For my mother, aged thirteen, this was the end of her childhood. Even though war had been declared a year before, things had been relatively quiet until now. Katharine’s diary for 1940, started with vigour on January 1st but as usual gradually thinning out, had up to then contained the typical entries of a school child – “Went to my music lesson”, “Bought a 2d chocolate bar”, “Iris was off school with spots” and quite often “Nothing much happened today.” From that point on, the diaries continue recording her attempt to live an every day, normal schoolgirl life amid the chaos, but most entries are peppered with comments such as “Sirens went at 7.30. Heard a lot of gunfire.” “We had a bad three-hour raid this afternoon” “Did not go down to the shelter tonight as it was not too noisy.”
What Katharine didn’t know at the time, and possibly not until much later, is that when the time bomb exploded under the hen-house, it took with it seven men from the bomb-disposal squad who were trying to defuse it, blasting them all to smithereens.

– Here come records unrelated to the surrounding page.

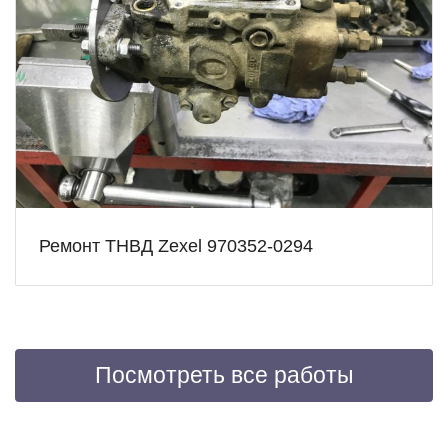
Ремонт ТНВД Zexel 970352-0294
Посмотреть все работы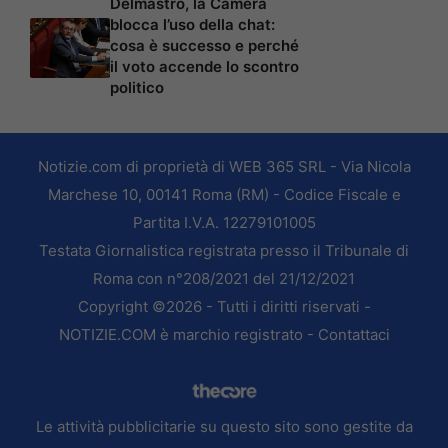
Delmastro, la Camera
blocca l’uso della chat:
cosa è successo e perché
il voto accende lo scontro
politico
Notizie.com di proprietà di WEB 365 SRL - Via Nicola
Marchese 10, 00141 Roma (RM) - Codice Fiscale e
Partita I.V.A. 12279101005
Testata Giornalistica registrata presso il Tribunale di
Roma con n°208/2021 del 21/12/2021
Copyright ©2026 - Tutti i diritti riservati -
NOTIZIE.COM è marchio registrato -
Contattaci
Le attività pubblicitarie su questo sito sono gestite da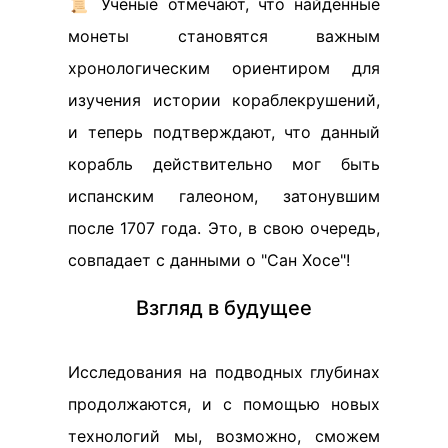
📜 Ученые отмечают, что найденные
монеты становятся важным
хронологическим ориентиром для
изучения истории кораблекрушений,
и теперь подтверждают, что данный
корабль действительно мог быть
испанским галеоном, затонувшим
после 1707 года. Это, в свою очередь,
совпадает с данными о "Сан Хосе"!
Взгляд в будущее
Исследования на подводных глубинах
продолжаются, и с помощью новых
технологий мы, возможно, сможем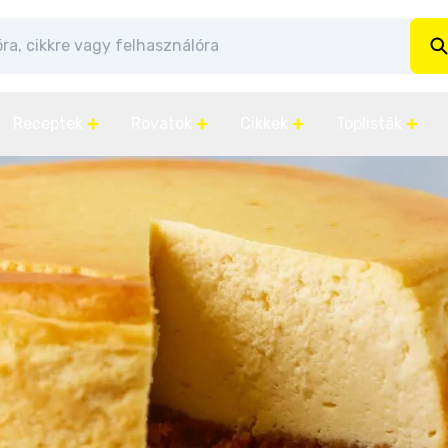
Receptek
Rovatok
Cikkek
Toplisták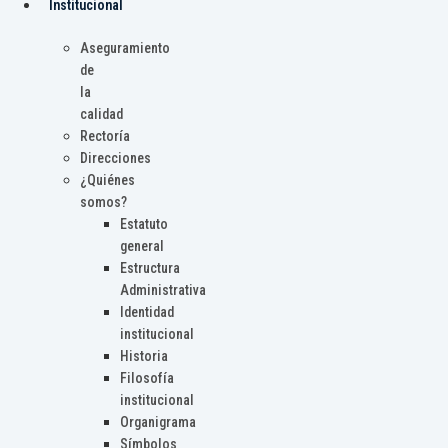
Institucional
Aseguramiento
de
la
calidad
Rectoría
Direcciones
¿Quiénes
somos?
Estatuto
general
Estructura
Administrativa
Identidad
institucional
Historia
Filosofía
institucional
Organigrama
Símbolos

For weeks afterwards, my grandfather was still picking fragments of skull and human flesh out of the garden hedges; it must have been a grim reminder of the three years he spent as a stretcher bearer on the Western Front during World War 1, tending to terribly wounded and dying men on the battlefield. How must he have felt, having lived through that ghastly war, to be caught in the middle of this new horror?
The house was made habitable and the family moved back in, but would they ever feel properly safe again? Not my mother, of that I’m sure. It would not be until mid-May 1941 that I again find a day in which “Nothing much happened”, by which time it must have come as a blessed relief.